LISTED ENTRIES START
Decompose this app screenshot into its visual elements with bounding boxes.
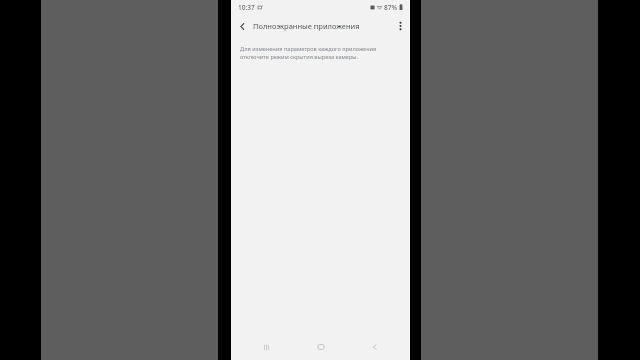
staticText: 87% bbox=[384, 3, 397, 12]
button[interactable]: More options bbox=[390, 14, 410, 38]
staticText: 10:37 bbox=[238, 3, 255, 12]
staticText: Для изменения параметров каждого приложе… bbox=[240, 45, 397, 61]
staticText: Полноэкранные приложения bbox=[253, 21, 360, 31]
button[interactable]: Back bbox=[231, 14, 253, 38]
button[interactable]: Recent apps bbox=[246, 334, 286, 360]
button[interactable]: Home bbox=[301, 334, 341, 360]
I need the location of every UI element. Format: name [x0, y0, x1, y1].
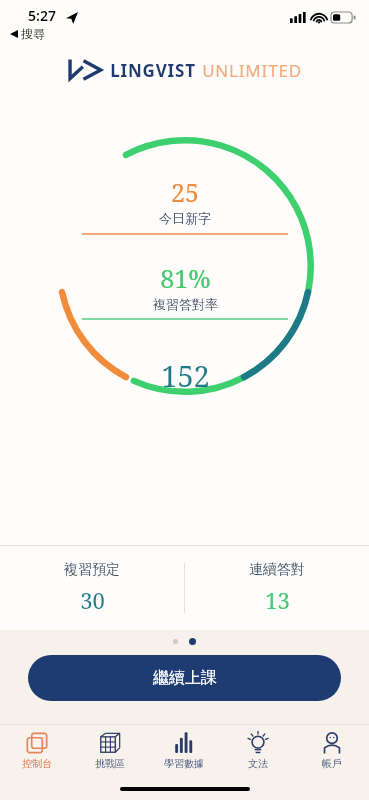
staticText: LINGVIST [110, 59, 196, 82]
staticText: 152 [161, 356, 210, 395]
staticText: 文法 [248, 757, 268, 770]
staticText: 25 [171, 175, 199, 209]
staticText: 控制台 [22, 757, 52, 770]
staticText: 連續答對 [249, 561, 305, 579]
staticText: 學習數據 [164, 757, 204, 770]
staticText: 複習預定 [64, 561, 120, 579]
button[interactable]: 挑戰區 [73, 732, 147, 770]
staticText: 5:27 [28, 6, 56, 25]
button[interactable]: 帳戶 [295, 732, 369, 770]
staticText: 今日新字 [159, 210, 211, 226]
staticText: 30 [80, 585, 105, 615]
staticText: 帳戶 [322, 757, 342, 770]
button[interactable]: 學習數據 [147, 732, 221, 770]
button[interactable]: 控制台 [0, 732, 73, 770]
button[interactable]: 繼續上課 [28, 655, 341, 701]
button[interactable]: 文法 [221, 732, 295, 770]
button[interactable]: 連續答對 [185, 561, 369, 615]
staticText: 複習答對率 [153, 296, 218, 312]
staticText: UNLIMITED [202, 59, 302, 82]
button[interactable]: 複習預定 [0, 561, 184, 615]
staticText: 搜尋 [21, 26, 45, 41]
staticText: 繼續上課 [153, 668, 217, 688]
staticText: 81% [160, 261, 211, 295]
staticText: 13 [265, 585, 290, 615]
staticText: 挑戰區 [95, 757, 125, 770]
LISTED ENTRIES END
## [PROMPT]
Copy, from the data above, every line where the word "連續答對" appears.

## [COMPLETED TASK]
staticText: 連續答對 [249, 561, 305, 579]
button[interactable]: 連續答對 [185, 561, 369, 615]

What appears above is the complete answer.